Truth Behind the Fantasy of Porn
Page 13
The next couple of days I stressed out really badly over the placement test but God got me through it and finally the day arrived. Praying and believing for a second chance at education, I walked into the military education center and valiantly took the test.
And you know what?
I PASSED THE TEST!
The college counselor informed me that I was at college level for reading and writing and only in math was I at pre-algebra level. I was shocked beyond words.
Pre-algebra? How is that possible? I wondered.
I barely held back tears in front of the lady while she handed me a catalog of college programs to look over. Too overjoyed to read through the list, I simply chose journalism. I loved to write and I had been writing since I was a child. I thought about the book I wrote in fourth grade. I thought about the B+ in journalism I received in high school; that and Speech were the only two classes I ever received good grades in.
A few clicks on her computer and suddenly I was officially signed up for journalism, and then she informed me about government financial assistance programs. I about fell off of my chair when she told me the government would pay for my tuition, books and even daycare. Furthermore, I learned that I could get student loans with no credit check to help support my family financially while I attended school full time!
No credit check? I gazed at her in amazement. I thought it was too good to be true. I pinched myself and then asked if she was sure about the information that she just gave me.
“Of course I’m sure, I’m the guidance counselor.” She smiled.
Excited beyond words, I quickly drove home, shared my elated news with Garrett and made him take me to the military mall to buy me school supplies down to No. 2 pencils. Then I made him take me to the eye doctor to get a pair of new glasses. Oh yeah, I completely transformed from pitiful recovering alcoholic to professional college student over night!
Nothing would stop me now, I promised myself!

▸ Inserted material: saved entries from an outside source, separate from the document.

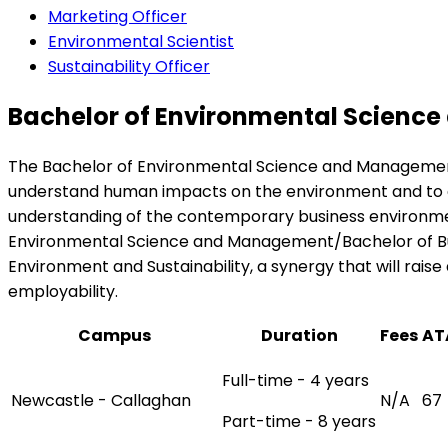
Marketing Officer
Environmental Scientist
Sustainability Officer
Bachelor of Environmental Science
The Bachelor of Environmental Science and Management 
understand human impacts on the environment and to de
understanding of the contemporary business environment
Environmental Science and Management/Bachelor of Busi
Environment and Sustainability, a synergy that will ra
employability.
Campus
Duration
Fees
AT
Full-time - 4 years
Newcastle - Callaghan
N/A
67
Part-time - 8 years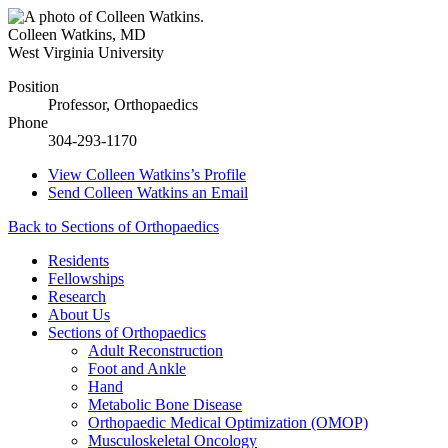
Colleen Watkins
,
MD
West Virginia University
Position
Professor, Orthopaedics
Phone
304-293-1170
View
Colleen Watkins’s
Profile
Send
Colleen Watkins
an Email
Back to Sections of Orthopaedics
Residents
Fellowships
Research
About Us
Sections of Orthopaedics
Adult Reconstruction
Foot and Ankle
Hand
Metabolic Bone Disease
Orthopaedic Medical Optimization (OMOP)
Musculoskeletal Oncology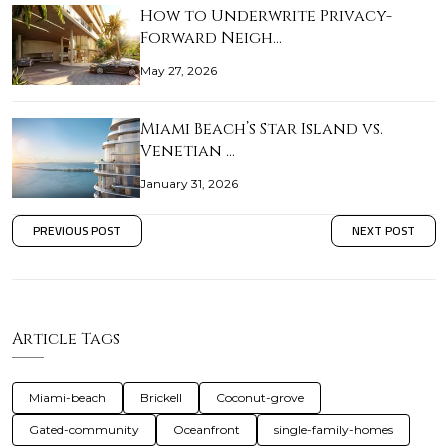
How to Underwrite Privacy-
Forward Neigh…
May 27, 2026
Miami Beach’s Star Island vs.
Venetian …
January 31, 2026
PREVIOUS POST
NEXT POST
Article Tags
Miami-beach
Brickell
Coconut-grove
Gated-community
Oceanfront
single-family-homes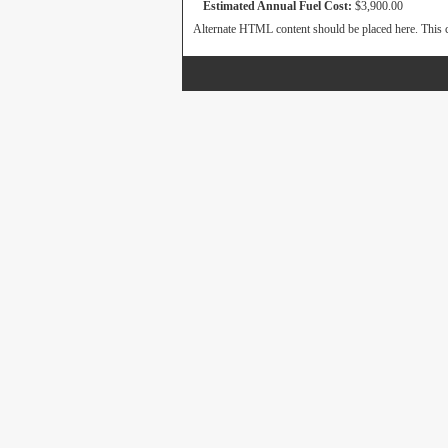
Estimated Annual Fuel Cost:
$3,900.00
Alternate HTML content should be placed here. This c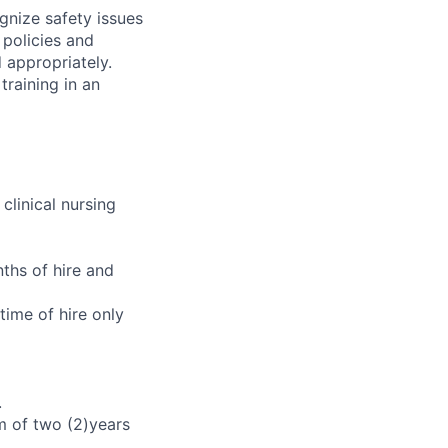
gnize safety issues
 policies and
d appropriately.
training in an
clinical nursing
ths of hire and
time of hire only
.
m of two (2)years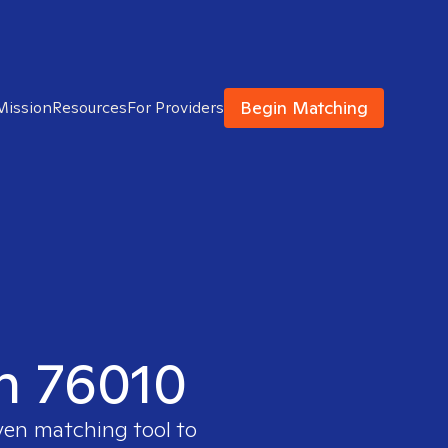
Begin Matching
Mission
Resources
For Providers
in 76010
ven matching tool to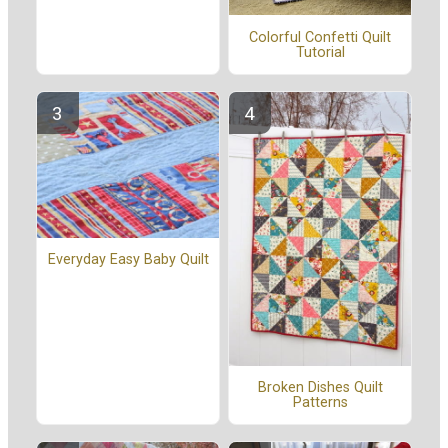
Colorful Confetti Quilt
Tutorial
Everyday Easy Baby Quilt
Broken Dishes Quilt
Patterns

My first day at Pierce College in the fall of 1998 was so bizarre. First of all, there were no kids. Second of all, I wanted to learn. Thirdly, nobody knew my past.
Perfect.
I opened up my book in Spanish class and laughed at how easy it looked. I already knew Spanish pretty well so it was just a matter of figuring out the reading part. I especially loved to show off my Spanish skills in front of the other “white” folk.
“Hola mis amigos, me llamo Shelley.” I even had the accent down. I lowered my head and smiled as I silently thanked God for the Mexican bars. Funny how a Spanish class made me thank God for a horrible time in my life. God truly was working all things together for my good like the Pastor taught me from Romans 8:28:
And we know that in all things God works for the good of those who love him, who have been called according to his purpose.
The class ended and I was off to English. I couldn’t believe how much I had forgotten from junior high, the last time I paid attention in school. From predicates to indirect objects, I instantly fell in love with the English language. I began to write powerful research papers, one of them titled, “The Manic Depressive Temperament and the Creative Artist.” Unlike the other young students, I wrote out of personal experience. The teacher loved it and I got an A!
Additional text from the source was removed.